The Italian Data Protection Authority, Garante per la protezione dei dati personali, has temporarily suspended the use of OpenAI’s artificial intelligence (AI) service, ChatGPT, in Italy. The watchdog opened an investigation into the chatbot’s compliance with Italian data collection rules and alleged that the service failed to prevent people under 13 from using it. The authority also cited concerns over the privacy implications of the data collected and stored by the service.
Insufficient Measures to Protect Children’s Data
Garante per la protezione dei dati personali criticized OpenAI’s lack of clear notice to users and failure to have a legal basis that justifies the collection and storage of personal data to train ChatGPT’s algorithms.
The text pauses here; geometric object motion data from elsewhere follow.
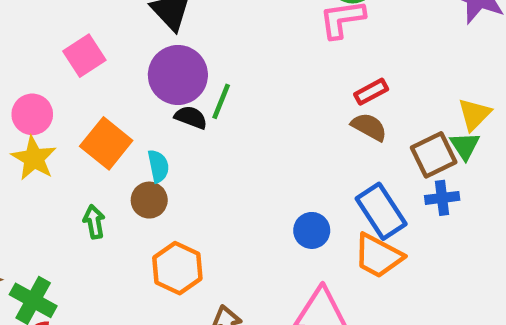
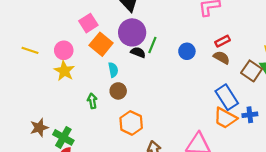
orange square: (106, 143) -> (101, 44), moved
brown square: (434, 155) -> (252, 71), turned -30
cyan semicircle: (158, 166) -> (113, 70), moved
blue cross: (442, 198) -> (250, 115), moved
blue circle: (312, 230) -> (187, 51), moved

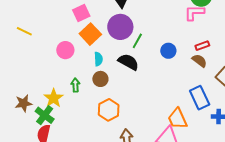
pink circle: (64, 50) -> (65, 50), moved
black semicircle: (138, 52) -> (128, 62), moved, size x1.5
yellow star: (64, 71) -> (54, 98), moved
orange trapezoid: (225, 118) -> (178, 119), moved, turned 30

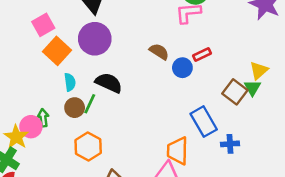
green line: (137, 41) -> (90, 104), moved
pink circle: (65, 50) -> (31, 127), moved
blue circle: (168, 51) -> (182, 68), moved
brown semicircle: (199, 61) -> (159, 52), moved
orange trapezoid: (178, 119) -> (178, 151), turned 30

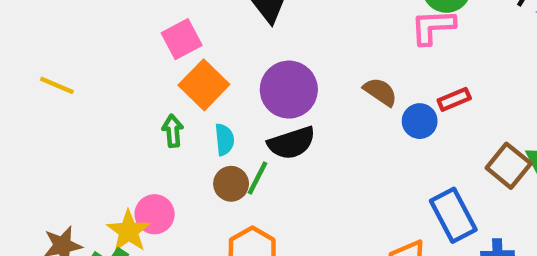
purple circle: (95, 39) -> (289, 90), moved
black semicircle: (109, 83) -> (291, 143), turned 136
green arrow: (43, 118) -> (173, 131), moved

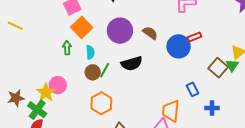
brown semicircle: (380, 92) -> (150, 33), moved
blue circle: (420, 121) -> (179, 46), size x1.5
black semicircle: (291, 143) -> (132, 63), moved
blue rectangle: (453, 215) -> (193, 89), size x0.6

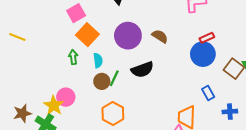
blue circle: (179, 46) -> (203, 54), moved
The watchdog also maintained that OpenAI did not put sufficient measures in place to prevent children under 13 from accessing the service, which violates Italian data collection rules.
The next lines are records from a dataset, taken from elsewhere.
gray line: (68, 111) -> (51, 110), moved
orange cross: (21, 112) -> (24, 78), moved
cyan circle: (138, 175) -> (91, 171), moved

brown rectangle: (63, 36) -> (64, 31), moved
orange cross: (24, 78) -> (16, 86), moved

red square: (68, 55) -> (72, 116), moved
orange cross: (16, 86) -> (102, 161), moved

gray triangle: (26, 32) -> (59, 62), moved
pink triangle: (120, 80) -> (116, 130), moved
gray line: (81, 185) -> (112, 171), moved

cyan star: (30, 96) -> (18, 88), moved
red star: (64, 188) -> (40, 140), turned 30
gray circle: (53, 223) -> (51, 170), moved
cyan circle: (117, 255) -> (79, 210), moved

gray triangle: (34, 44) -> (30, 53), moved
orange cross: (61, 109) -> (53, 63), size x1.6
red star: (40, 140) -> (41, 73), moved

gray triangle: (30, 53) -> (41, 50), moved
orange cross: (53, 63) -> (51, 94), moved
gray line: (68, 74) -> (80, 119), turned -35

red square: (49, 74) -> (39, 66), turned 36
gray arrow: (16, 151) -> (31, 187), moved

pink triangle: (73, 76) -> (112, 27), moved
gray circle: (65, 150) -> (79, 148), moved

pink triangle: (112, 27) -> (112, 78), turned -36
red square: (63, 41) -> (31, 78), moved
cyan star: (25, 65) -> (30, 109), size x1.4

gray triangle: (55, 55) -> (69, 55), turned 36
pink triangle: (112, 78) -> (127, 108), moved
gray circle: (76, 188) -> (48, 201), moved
ChatGPT’s Anonymity Aspect
According to Timothy Morris, Chief Security Advisor at Tanium, the heart of the issue in Italy seems to be the anonymity aspect of ChatGPT. The chatbot’s ability to process enormous amounts of data and create intelligible content that closely mimics human behavior is an undeniable game-changer. However, there could potentially be more regulations to provide industry oversight.
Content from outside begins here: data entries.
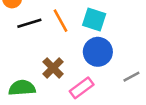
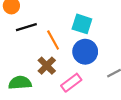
orange line: (61, 21) -> (53, 40), moved

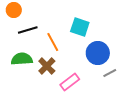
blue circle: (85, 52) -> (98, 53), moved
green semicircle: (20, 83) -> (22, 59), moved

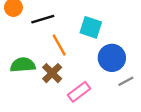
black line: (28, 30) -> (43, 19), moved

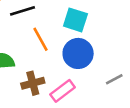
blue circle: (112, 58) -> (78, 53), moved
brown cross: (52, 73) -> (33, 83), moved, turned 30

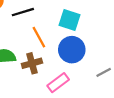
brown cross: (33, 83) -> (32, 63), moved

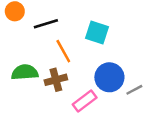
blue circle: (72, 50) -> (109, 77), moved

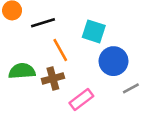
blue circle: (109, 77) -> (114, 61), moved

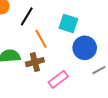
black line: (43, 23) -> (27, 16), turned -42

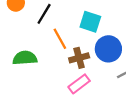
brown cross: (35, 62) -> (79, 58), moved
Incorrect Handling of User Data
The Garante also lamented the incorrect handling of user data from ChatGPT, resulting from the service’s limitations in processing information accurately. Edward Machin, a senior lawyer with Ropes & Gray LLP, commented that “users may be willing to accept the trade, but the allegation here is that users aren’t being given the information to allow them to make an informed decision. More problematically […] there may not be a lawful basis to process their data.”
ChatGPT’s Data Breach
In its announcement, the Italian privacy watchdog also mentioned the data breach that affected ChatGPT earlier this month. The service was found to have a vulnerability that could have exposed users’ payment information.
Potential for Misuse in Cybercrime
Mika Aalto, CEO of Hoxhunt, commented that “AI and Large Language Models like ChatGPT have tremendous potential to be used for good in cybersecurity, as well as for evil. But for now, the misuse of ChatGPT for phishing and smishing attacks will likely be focused on improving capabilities of existing cybercriminals more than activating new legions of attackers.”
OpenAI has until April 19 to respond to the Data Protection Authority’s investigation or face a potential fine of up to €20 million or 4% of its annual turnover. The company has yet to comment on the issue.
The Italian Data Protection Authority’s temporary suspension of OpenAI’s ChatGPT service underscores the need for AI companies to adhere to privacy regulations and data protection laws. The incident highlights the risks associated with AI’s ability to process vast amounts of data and underscores the need for companies to implement appropriate measures to protect users’ personal information. While AI and large language models have the potential to be used for good in cybersecurity, they can also be exploited by cybercriminals, emphasizing the importance of implementing appropriate safeguards.